This is not investment advice. Bitcoin is volatile and you should manage your risk and expectations of return.
Yearly Candles
If you plot Bitcoin yearly candles the trajectory looks like the chart below. I use Block years of 52,500 blocks. In the first couple of years these ran much faster than calendar years, so we are now in year 15 (Anna Satoshi 15) on the block calendar system. And the block year now starts around the 1st of May in the Gregorian calendar. But as of the late, the two calendars have similar duration, despite the different starting point, their lengths are within a few days of one another.
More details are here:
Now what does the overall shape look like? Since this is a log-linear chart, it is not an exponential, the typical or mean annual gain decreases over time. In the first three or four years it is almost exponential because it was easy to add capital to Bitcoin at very low prices. As the price rises, it becomes more expensive relative to other assets with which it competes, including the dollar, other currencies, and gold.
Basically it looks like a power law. I call this a Lindy model for technology persistence. It’s a straight line on a log - log plot. More details are here:
Weibull S-curve
The growth also reflects technology adoption. We see a curve that is not dissimilar to other technology adoption curves, that rise rapidly for a decade or two or more before starting to saturate and then reaching levels of high adoption representing above 70% of the user population.
Now it turns out that the Weibull cumulative distribution function maps an S-curve and also looks like a power law in its early stages. The technical details and regressions from a year ago for this type of S-curve can be found here:
Here we show the details for a Weibull regression. After a double logarithmic transformation and regression, given the nature of the Weibull function, one has a chart that looks like the one below, with y representing the growth toward an assumed ultimate valuation (normalized to y=0), in this case $30 trillion for Bitcoin’s market cap. And the x-axis shows the log of time elapsed since Bitcoin started. So essentially this is a double log vs. single log chart that allows for a linear regression analysis. We are far from saturating, based on this regression. A $30 trillion market cap represents a long-term price level above $1 million for Bitcoin.
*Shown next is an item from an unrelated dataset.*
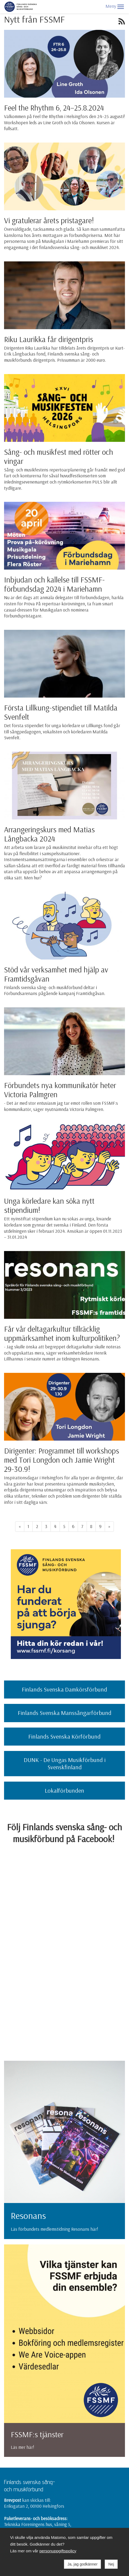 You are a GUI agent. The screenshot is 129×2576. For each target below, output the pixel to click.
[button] (120, 6)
Here is an update with the latest of 151 block monthly data points beginning since Bitcoin turned age two. Despite the crypto winter of 2022, we remain well within the 95% confidence intervals for the regression and the long-term trend remains in place. The market cap at present is barely 1% of what the ultimate cap could be at $30 trillion saturation.
In fact it is too soon to discriminate between an ultimate market cap as small as $3 trillion or less or as large as $100 trillion (similar to global M2 or GDP); we are still too early on the adoption curve. Currently the market cap is barely one tenth of the minimal $3 trillion model examined here.
Comparison of five models for ultimate value
In Table 1, for the power law, and for each level of saturation for four Weibull model regressions, we show the steepness index of the (power law or ) Weibull curve and when the knee of the curve is reached. When the knee is reached the market cap of the model would be 63% of the final saturation market cap. Relative to the 2009 start for Bitcoin the adoption curve knee and flattening is reached after two or three decades, approximately. And we are almost a decade and a half in.The power law case never saturates, it goes to the sky with a doubling faster than every 2 years at present, but the doubling rate does slow over time.
The power law case never saturates, it goes to the sky with a doubling faster than every 2 years at present, but the doubling rate does slow over time.
All models have an excellent R^2 at 0.95 and high F-statistics around 2800. The best two models for the F value are the power law and the highest valuation $100 trillion model, so that is mildly encouraging. The last column gives the approximate saturation price per Bitcoin. Of course fiat will keep increasing its supply, so think of these numbers more in terms of current 2022 dollars. There wasn’t nearly as much price inflation for the period before 2020 as we now have.
Residuals skew positively (Convexity)
Here are the residuals, see Figure 4 below, for the $30 trillion regression. They are skewed in two ways. There are no observations below -1.5 but there are a few above +1.5. And the [-1, -0.5] interval is highly populated. Bitcoin spends more time below trend (81 data points vs. 71 monthly data points) but occasionally can spike up well above the trend. There are 14 observations in the right tail, only 2 in the left tail. The residuals for all the other cases look quite similar.
For example, for the simple power law model, the residual distribution is similar (13 right tail observations above a value of plus one vs. only 2 observations in the left tail of magnitude minus one or less).
Summary
Since our prior article in November 2021, the power law index values have decreased slightly, from the 6.11 or 6.12 in most models to currently around 6.07 to 6.09. And the timescale has stretched out for the highest value $100 trillion model, to 2042 rather than 2039. But the basic model for all cases has held up well through the crypto winter, and F-statistics have gotten even better.
Weibull S-curve models and even a simpler power law model give excellent fits to over 12 block years of data. All have similar power law indices but some have much longer characteristic growth times and much higher ultimate market caps for Bitcoin.
Winters are long, frenzied summers are short. So if you must sell, wait until the price is in the zone for the top 10% or 20% of residuals.